(Dataset records)
--*--

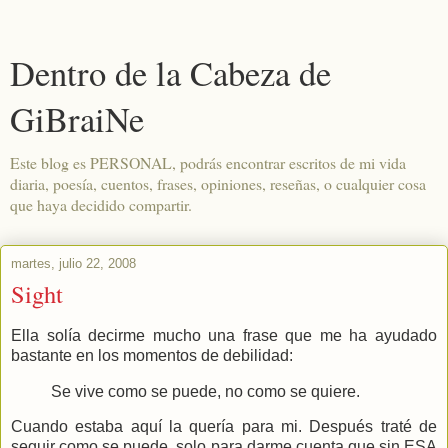
Dentro de la Cabeza de
GiBraiNe
Este blog es PERSONAL, podrás encontrar escritos de mi vida
diaria, poesía, cuentos, frases, opiniones, reseñas, o cualquier cosa
que haya decidido compartir.
martes, julio 22, 2008
Sight
Ella solía decirme mucho una frase que me ha ayudado
bastante en los momentos de debilidad:
Se vive como se puede, no como se quiere.
Cuando estaba aquí la quería para mi. Después traté de
seguir como se puede, solo para darme cuenta que sin ESA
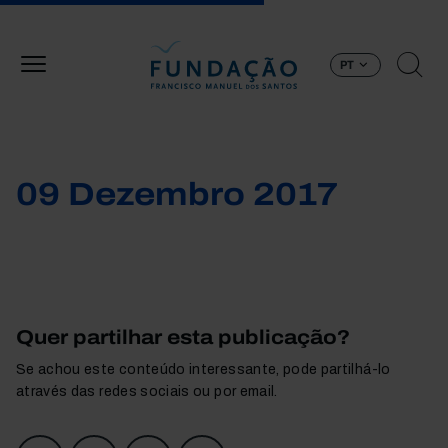
Passar para o conteúdo principal
PT
09 Dezembro 2017
Quer partilhar esta publicação?
Se achou este conteúdo interessante, pode partilhá-lo
através das redes sociais ou por email.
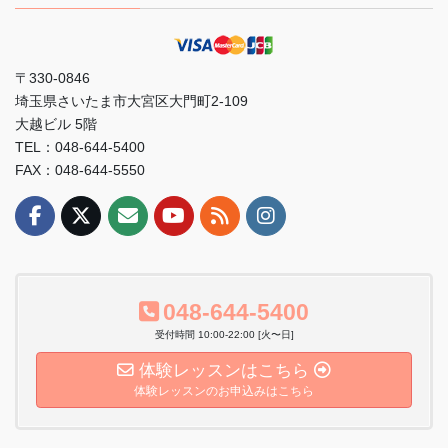
〒330-0846
埼玉県さいたま市大宮区大門町2-109
大越ビル 5階
TEL：048-644-5400
FAX：048-644-5550
048-644-5400
受付時間 10:00-22:00 [火〜日]
体験レッスンはこちら
体験レッスンのお申込みはこちら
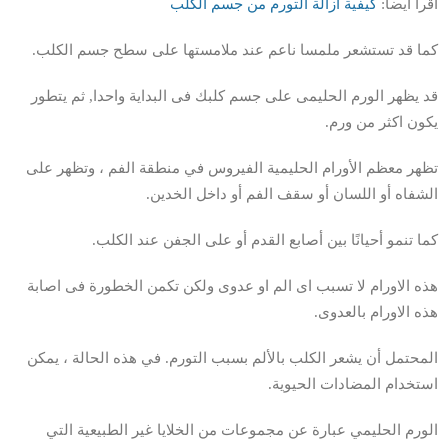
اقرأ ايضا:
كيفية ازالة التورم من جسم الكلب
كما قد تستشعر ملمسا ناعم عند ملامستها على سطح جسم الكلب.
قد يظهر الورم الحليمى على جسم كلبك فى البداية واحدا, ثم يتطور
يكون اكثر من ورم.
تظهر معظم الأورام الحليمية الفيروس في منطقة الفم ، وتظهر على
الشفاه أو اللسان أو سقف الفم أو داخل الخدين.
كما تنمو أحيانًا بين أصابع القدم أو على الجفن عند الكلب.
هذه الاورام لا تسبب اى الم او عدوى ولكن تكمن الخطورة فى اصابة
هذه الاورام بالعدوى.
المحتمل أن يشعر الكلب بالألم بسبب التورم. في هذه الحالة ، يمكن
استخدام المضادات الحيوية.
الورم الحليمي عبارة عن مجموعات من الخلايا غير الطبيعية التي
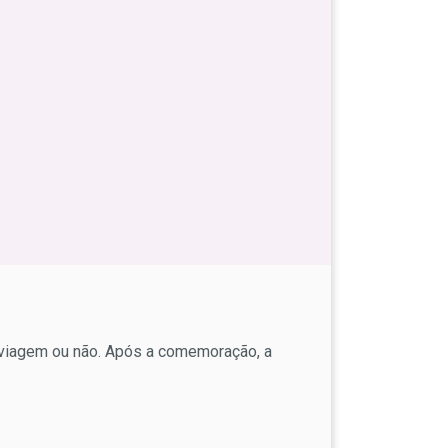
 viagem ou não. Após a comemoração, a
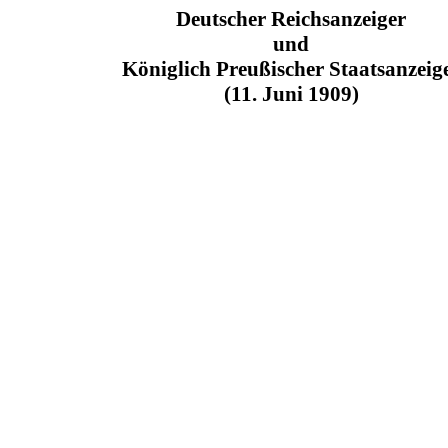
Deutscher Reichsanzeiger
und
Königlich Preußischer Staatsanzeig
(11. Juni 1909)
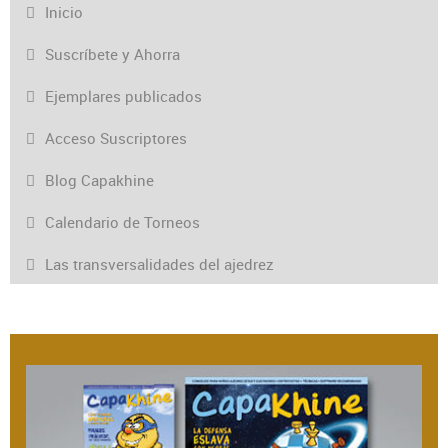
Inicio
Suscríbete y Ahorra
Ejemplares publicados
Acceso Suscriptores
Blog Capakhine
Calendario de Torneos
Las transversalidades del ajedrez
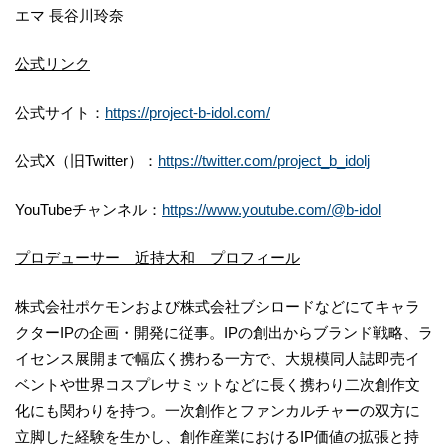
エマ ⻑谷川玲奈
公式リンク
公式サイト：
https://project-b-idol.com/
公式X（旧Twitter）：
https://twitter.com/project_b_idolj
YouTubeチャンネル：
https://www.youtube.com/@b-idol
プロデューサー 近持大和 プロフィール
株式会社ポケモンおよび株式会社ブシロードなどにてキャラ
クターIPの企画・開発に従事。IPの創出からブランド戦略、ラ
イセンス展開まで幅広く携わる一方で、大規模同人誌即売イ
ベントや世界コスプレサミットなどに長く携わり二次創作文
化にも関わりを持つ。一次創作とファンカルチャーの双方に
立脚した経験を生かし、創作産業におけるIP価値の拡張と持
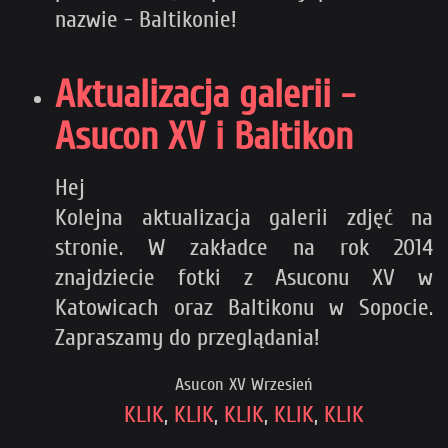
nazwie - Baltikonie!
Aktualizacja galerii -
Asucon XV i Baltikon
Hej
Kolejna aktualizacja galerii zdjęć na
stronie. W zakładce na rok 2014
znajdziecie fotki z Asuconu XV w
Katowicach oraz Baltikonu w Sopocie.
Zapraszamy do przeglądania!
Asucon XV Wrzesień
KLIK
,
KLIK
,
KLIK
,
KLIK
,
KLIK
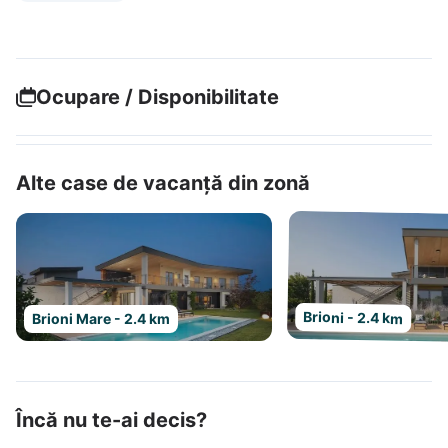
Ocupare / Disponibilitate
Alte case de vacanță din zonă
Brioni - 2.4 km
Brioni Mare - 2.4 km
Încă nu te-ai decis?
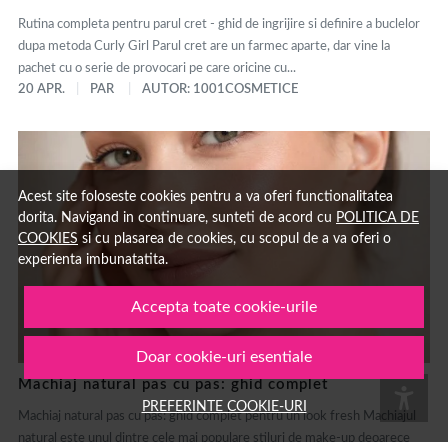
Rutina completa pentru parul cret - ghid de ingrijire si definire a buclelor
dupa metoda Curly Girl Parul cret are un farmec aparte, dar vine la
pachet cu o serie de provocari pe care oricine cu...
20 APR.
PAR
AUTOR: 1001COSMETICE
Acest site foloseste cookies pentru a va oferi functionalitatea
dorita. Navigand in continuare, sunteti de acord cu
POLITICA DE
COOKIES
si cu plasarea de cookies, cu scopul de a va oferi o
experienta imbunatatita.
Accepta toate cookie-urile
Doar cookie-uri esentiale
Machiaj natural pas cu pas: ghid complet
PREFERINTE COOKIE-URI
Machiaj natural pas cu pas: ghid complet pentru un look fresh Machiajul
natural este unul dintre cele mai populare stiluri de make-up deoarece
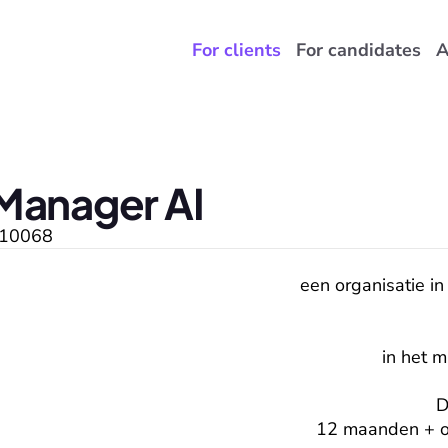
For clients
For candidates
A
Manager AI
10068
een organisatie in
in het 
D
12 maanden + op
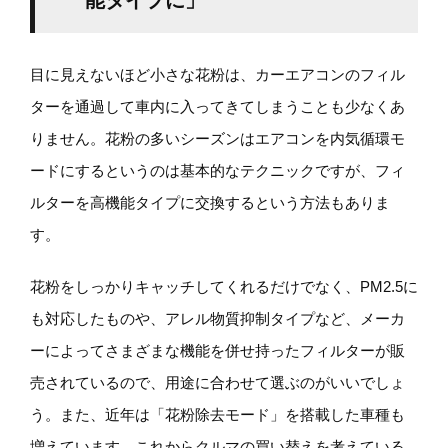
能タイプに」
目に見えないほど小さな花粉は、カーエアコンのフィル
ターを通過して車内に入ってきてしまうことも少なくあ
りません。花粉の多いシーズンはエアコンを内気循環モ
ードにするというのは基本的なテクニックですが、フィ
ルターを高機能タイプに交換するという方法もありま
す。
花粉をしっかりキャッチしてくれるだけでなく、PM2.5に
も対応したものや、アレル物質抑制タイプなど、メーカ
ーによってさまざまな機能を併せ持ったフィルターが販
売されているので、用途に合わせて選ぶのがいいでしょ
う。また、近年は「花粉除去モード」を搭載した車種も
増えています。これからクルマの買い替えを考えている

--*--

■ Exercise prompt
Write only the number of lines in the records that include the word "oferi".

■ Task solution
2